The UK-headquartered group, which provides private banking within its offerings, reported quarterly figures yesterday.
Barclays, the UK
banking group that provides private banking and wealth management
services in its offerings, has reported a third-quarter profit,
attributable to shareholders, of £1.274 billion ($1.55 billion),
falling 16 per cent year-on-year.
The lender doesn’t give specific financial figures for its
private banking and wealth management business.
Total income in Q3 rose 5 per cent on a year earlier to £6.258
billion; operating costs were steady at £6.258 billion. Credit
impairment charges rose to £433 million, up 14 per cent. Return
on equity dropped to 11 per cent from 12.5 per cent; earnings per
share fell to 8.3 pence from 9.4 pence, it said in a statement
yesterday.
At the end of September 2023 Barclays said it had a Common Equity
Tier 1 ratio – a measure of its capital buffer against
shocks – of 14 per cent, up from 13.8 per cent. Its leverage
ratio was unchanged at 5 per cent.
Barclays said it is “evaluating actions to reduce structural
costs to help drive future returns, which may result in material
additional charges” in the fourth quarter. The bank said it is
aiming at a cost/income ratio percentage in the low 60s in 2023,
wth a "medium-term target" of below 60 per cent. in Q3, the ratio
was 63 per cent. The bank is also targeting a return on tangible
equity of more than 10 per cent this year, excluding any
such structural costs actions.
At 10:30 London time, shares in the bank were down around 4.6 per
cent at 137.46 per share. Shares have been under pressure for
much of this year, falling from 186 pence on 13 February, and
back to near their level 12 months earlier.

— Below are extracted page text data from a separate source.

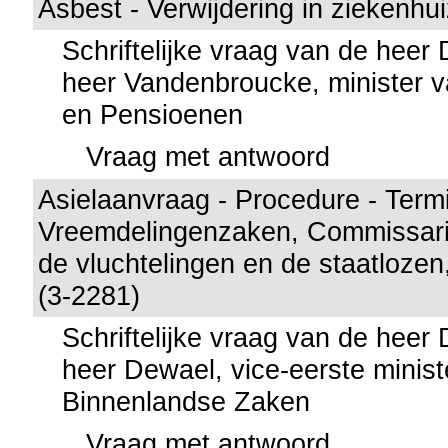
Asbest - Verwijdering in ziekenhu
Schriftelijke vraag van de heer
heer Vandenbroucke, minister 
en Pensioenen
Vraag met antwoord
Asielaanvraag - Procedure - Term
Vreemdelingenzaken, Commissari
de vluchtelingen en de staatlozen
(3-2281)
Schriftelijke vraag van de heer
heer Dewael, vice-eerste minist
Binnenlandse Zaken
Vraag met antwoord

“This was a mixed quarter for Barclays. Higher rates are still providing a healthy tailwind, more than offsetting the impact of a weaker mortgage market and a shift in deposit levels. But it well and truly looks like net interest margin has peaked for the UK arm, with full-year guidance pulled lower," Matt Britzman, equity analyst at Hargreaves Lansdown, said. "Consumers are no longer happy to park their cash in low-rate current accounts and are going shopping for higher yields, be that from money market funds, cash savings platforms or term deposit accounts – all of which are a hit to banking profit margins and deposit levels."
"Profit came in ahead of expectations as losses for expected bad loans were better than feared. Credit card delinquencies in both the UK and the US remain at relatively low levels for now, despite increasing pressure on disposable incomes. Though keep an eye on the US, where things look to be trending in a more precarious direction," he added.